Independently, one raised the issue of Bill C-16 (designed to enshrine the rights of transgender people by adding gender identity and expression, the bill is now heading to the justice committee), the other the decision of the university’s human resources department to make anti-racism and anti-bias training mandatory.
So Peterson did what he does, researched the hell out of the matter and decided he needed to raise it.
He’s amused that by its warning letters to him, the university has proved he was right when he said on the videos that even raising the issue of gender neutrality is probably illegal, since gender identity and expression both are protected classes in the human rights code.
That letter from the arts dean, by the way, begins as Peterson says “with a ringing defence of the university’s stance on free speech, only in the next page to impose a limitation on that speech for me.”
Language hugely matters to him.
“One of the things I’ve come to understand is that the central functional axiom of Western civilization is that language … is the process that keeps chaos and order in balance … and that when (language is) corrupted, we careen into chaos or pathological order.”
Having, as New York City has now recognized, 31 gender identities and expressions — from “bi-gendered to “agender” to “gender-gifted” and “gender-bender” and “gender-fluid,” all protected from discrimination — is “just not tenable.”
“We’re going to have 31 different classes of pronouns?

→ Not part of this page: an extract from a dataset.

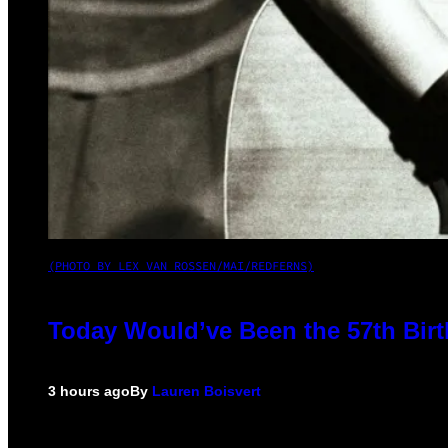
(PHOTO BY LEX VAN ROSSEN/MAI/REDFERNS)
Today Would’ve Been the 57th Birt
3 hours ago
By
Lauren Boisvert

No, we’re not. It’s just not possible. People can’t do that. Our language doesn’t allow for that; we can’t remember that; what if we make a mistake?”
I’ve had a number of clients who have been bullied into states of mental uncertainty by their politically correct peers
He’s thought about why we use standard pronouns.
“Part of it, apart from the un-tenability, is that … you actually don’t have the right to demand that of someone.
“You know that every individual is surrounded by the mass of humanity. And the mass of humanity is to be categorized in the fastest and simplest manner possible because you can’t do it any other way.
“We use ‘he’ and ‘she,’ and we use ‘they’ when there’s more than one person, and we do that for purposes of simplicity of interaction.
“And for you to come to say, ‘You have to mark me out as singularly special in the manner that I require and you have to remember it,’ no, it’s like, no, you can’t ask that of me, because you’re actually not singularly special.”
He’s braced for the next shoe to drop: A student who asks him to use a preferred pronoun, or a complaint at the Ontario Human Rights Tribunal. “Perhaps that won’t happen and let’s hope it doesn’t,” says the warrior for common sense and plain speech, “but there is an element of logical necessity to it.”